Paris is a weird city. When you go there you see that it's almost entirely a museum piece built to glorify classical French civilization, which is good for attracting tourists but not good if you were on the receiving end of clasical French civilization like the North Africans were. In no way whatsoever has French culture come to terms with the truth about French history. For example, the film "The Battle of Algiers" is still banned in France, even though it is almost entirely accurate in its portrayal of the French war against Algerian independence.
Even though Europe is supposedly multicultural and modern, people still think of a typical European as being a white person even though many millions of Africans and Asians are fully and completely European. Europe does very little to include people who are not white and the French government openly forces North Africans specifically to assimilate to a certain version of WHITE French culture. For example, Muslim girls cannot wear head scarves in school. There is nothing in the United States that comes close to the overt cultural bullying that white French culture gets away with in France.

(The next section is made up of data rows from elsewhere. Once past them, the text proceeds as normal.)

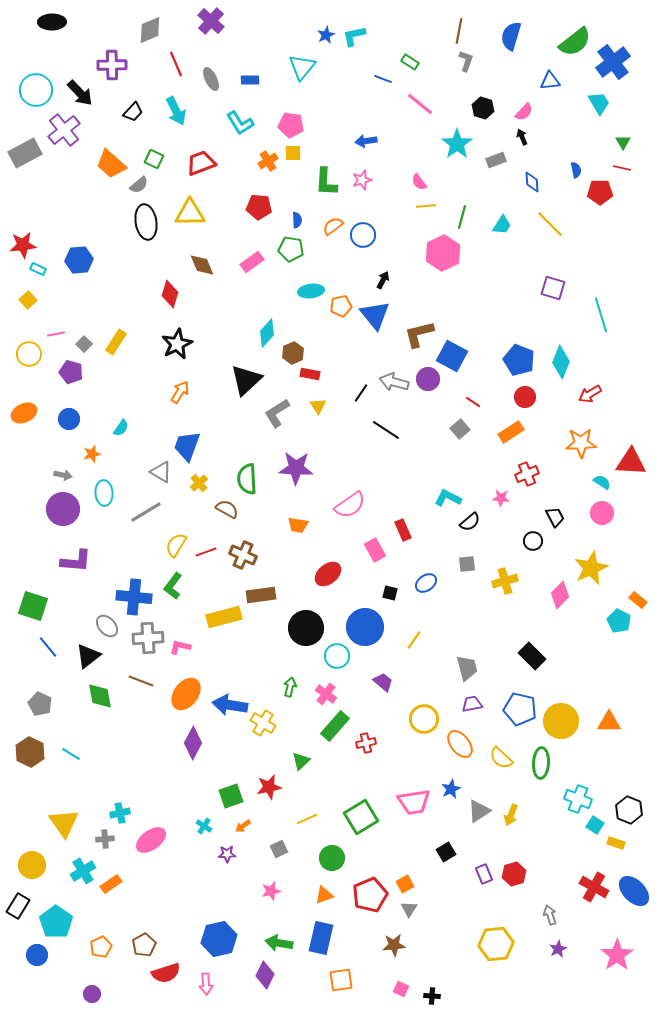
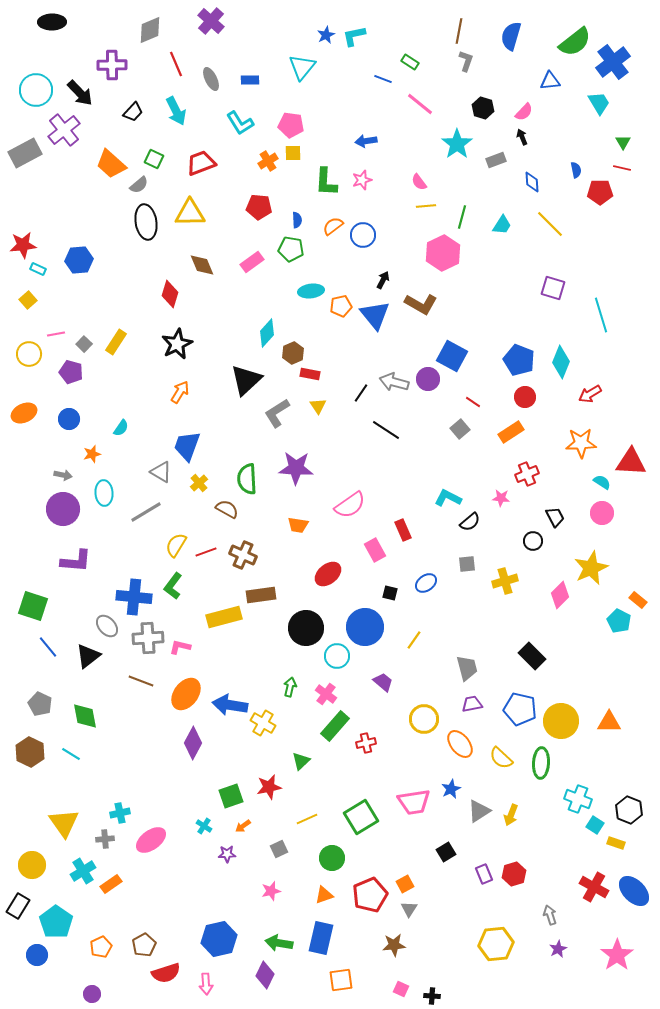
brown L-shape at (419, 334): moved 2 px right, 30 px up; rotated 136 degrees counterclockwise
green diamond at (100, 696): moved 15 px left, 20 px down
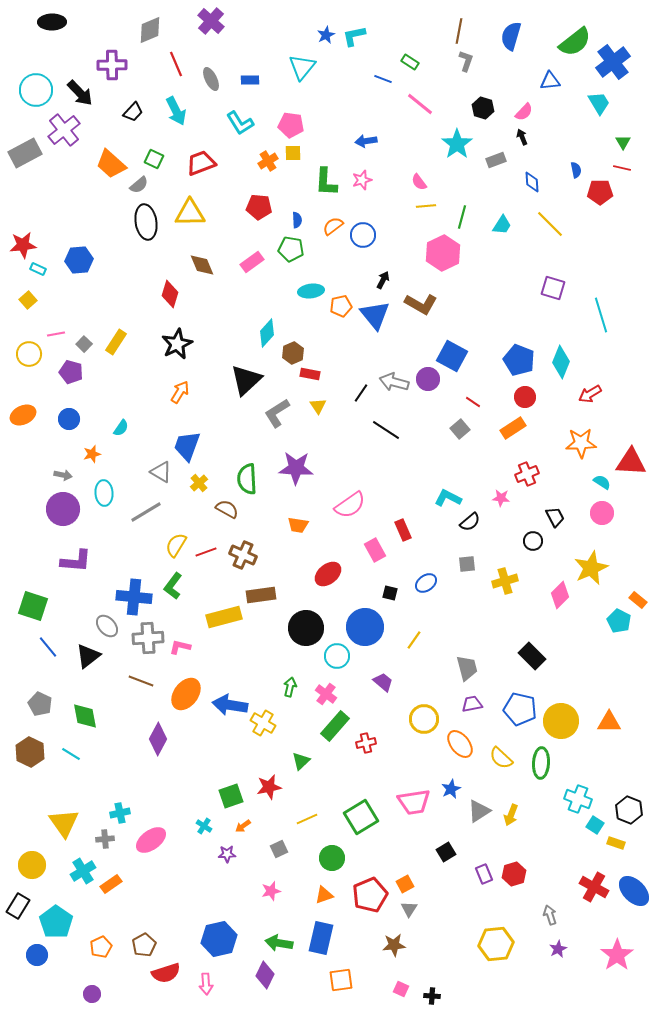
orange ellipse at (24, 413): moved 1 px left, 2 px down
orange rectangle at (511, 432): moved 2 px right, 4 px up
purple diamond at (193, 743): moved 35 px left, 4 px up
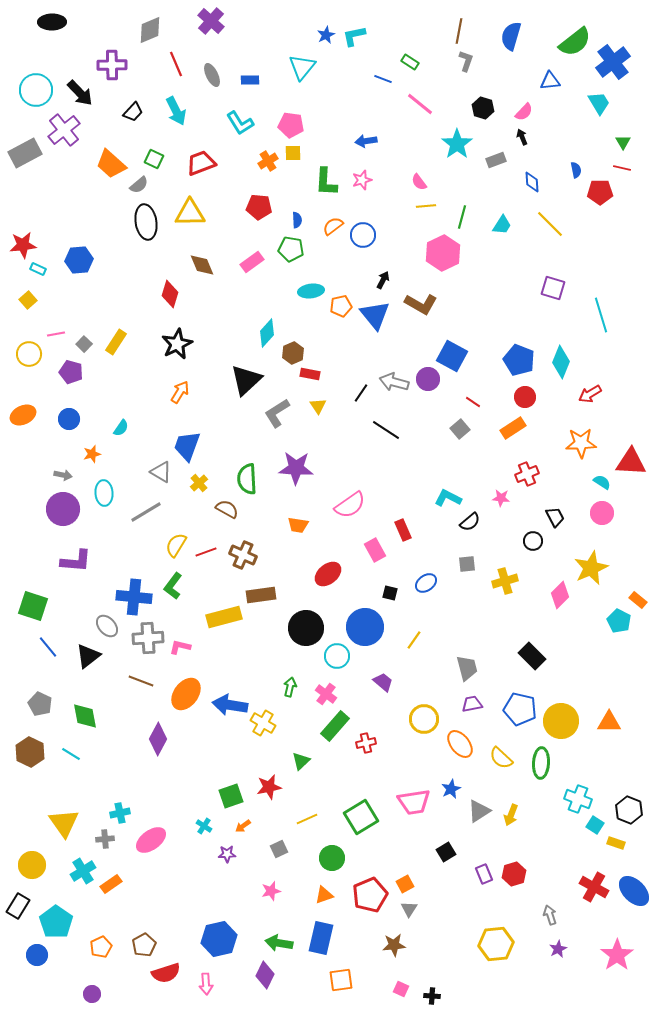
gray ellipse at (211, 79): moved 1 px right, 4 px up
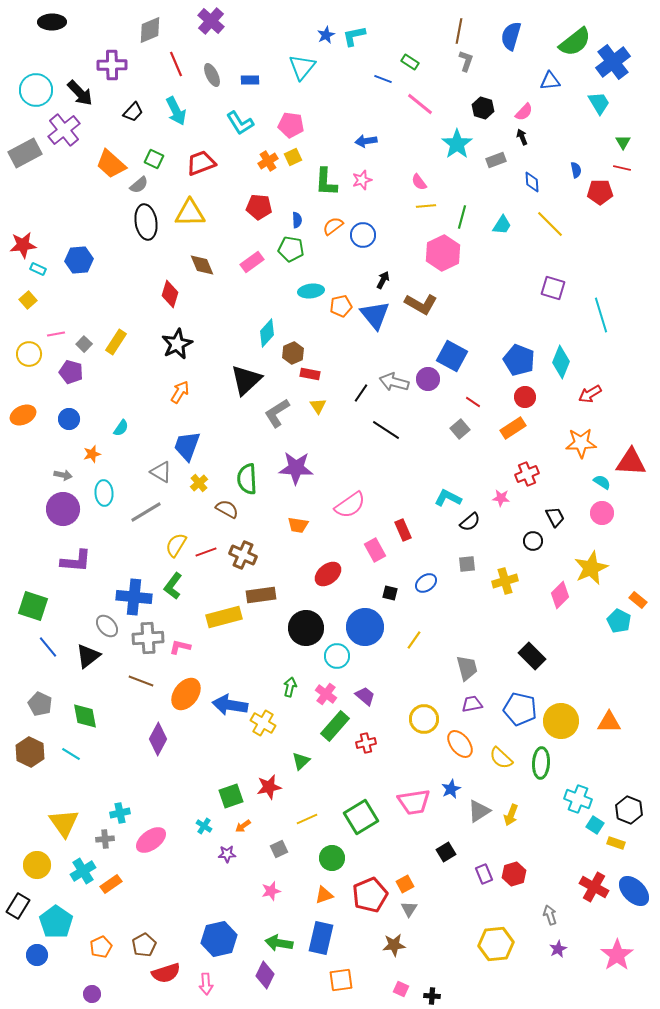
yellow square at (293, 153): moved 4 px down; rotated 24 degrees counterclockwise
purple trapezoid at (383, 682): moved 18 px left, 14 px down
yellow circle at (32, 865): moved 5 px right
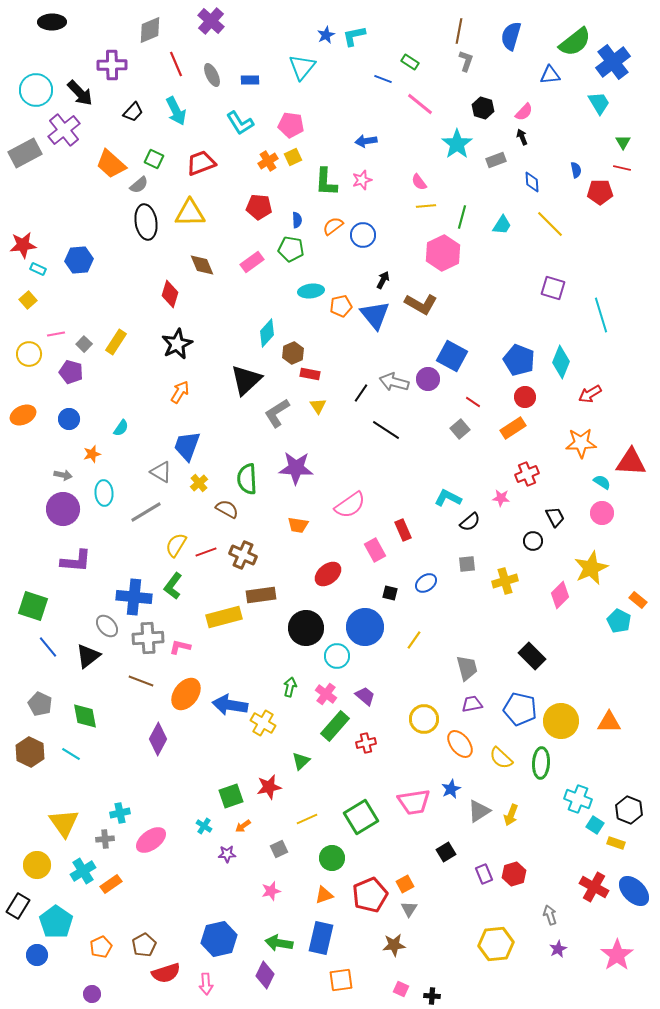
blue triangle at (550, 81): moved 6 px up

I think that if it wasn't for anti-muslim bias in the Western media, we would see these riots for what they are: a compelling political statement about European civilization on par with the 1968 riots. The difference between now and 1968 is that today we are not seeing primarily white college students rioting.
The suburbs of Paris are a human wasteland that France has hidden from the world for decades because tourists don't go there.
What is strange about this article is how familiar it seems. I remember just a few years ago, in the early 1990s, when my -- white, once-liberal -- parents informed me solemnly that New York City would soon become "majority black." This, for them, spelt the doom of a once great city: that the city of Woody Allen and the Metropolitan Opera, beatniks and (ironically) jazz, would be taken over by roving bands of criminal blacks, fueled by, on the one hand, drugs and poverty, and on the other hand, a deep antipathy towards "Anglo" culture.
Fifteen years later, New York is in the midst of a renaissance. The city is safe. Black people and white people can look each other in the eye. Whites -- like me -- do not instinctively cross the street late at night to avoid a black man. Neighborhoods that were once no-go war zones are shared. It is not a utopia. But the hell of permanent race-war that even reasonable people like my parents felt was just around the corner never came to pass.
We had our troubles. We had the LA Riots. We had Crown Heights. We had Kitty Genovese. Let Europe -- white Europe and "black" Europe -- confront its problems. Let them face their fears. Let them start telling each other some hard truths: that ruling races can be racist; that the oppressed can addict themselves not only to drugs, but to the rhetoric of hate. Let them, even, say things like my parents said, and believe what my parents believed.
And maybe, just maybe, let them hire a few Gulianis. Throw the camera-pandering socialists out the door. So their kids can vote, as I did these past primaries, for someone like Howard Dean.
Even the headline of this article is biased just by posing the question "Generation Jihad?" When I read the article it is clear to me that it is written by people who are looking at the situation from the outside who are not sympathetic to the issues affecting the various Muslim communities in Europe. It is wrong to treat all Muslim communities in Europe as if they are immigrant communities. They are not. Muslims have a history of life in Europe that goes back to times before many European countries existed. These people are Europeans and Muslims. In France, the rioters are generally French. I do not understand how the Spiegel writers can say that these young people, who have usually never lived anywhere else but Europe, consider themselves Turk or Morrocan first. How do the writers know that? Germans always say that about everybody as a kind of slander. I do not believe the Spiegel writers know about Muslim youth in Europe at all but rather they are rehashing old European slanders we've heard repeated about every minortiy group in Europe: "there is a difference between us and them." Us and them. "We are friendly, law-abiding peaceful people whereas they are dangerous, riotous rabble and darkly foreign." It is always the same story in Europe. It is wrong to write about minority communities as if they are monolithic entities. There is great diversity in Muslim communities throughout Europe. Some are very successful, others are not so successful. There is something very shameful in the way this story is being reported.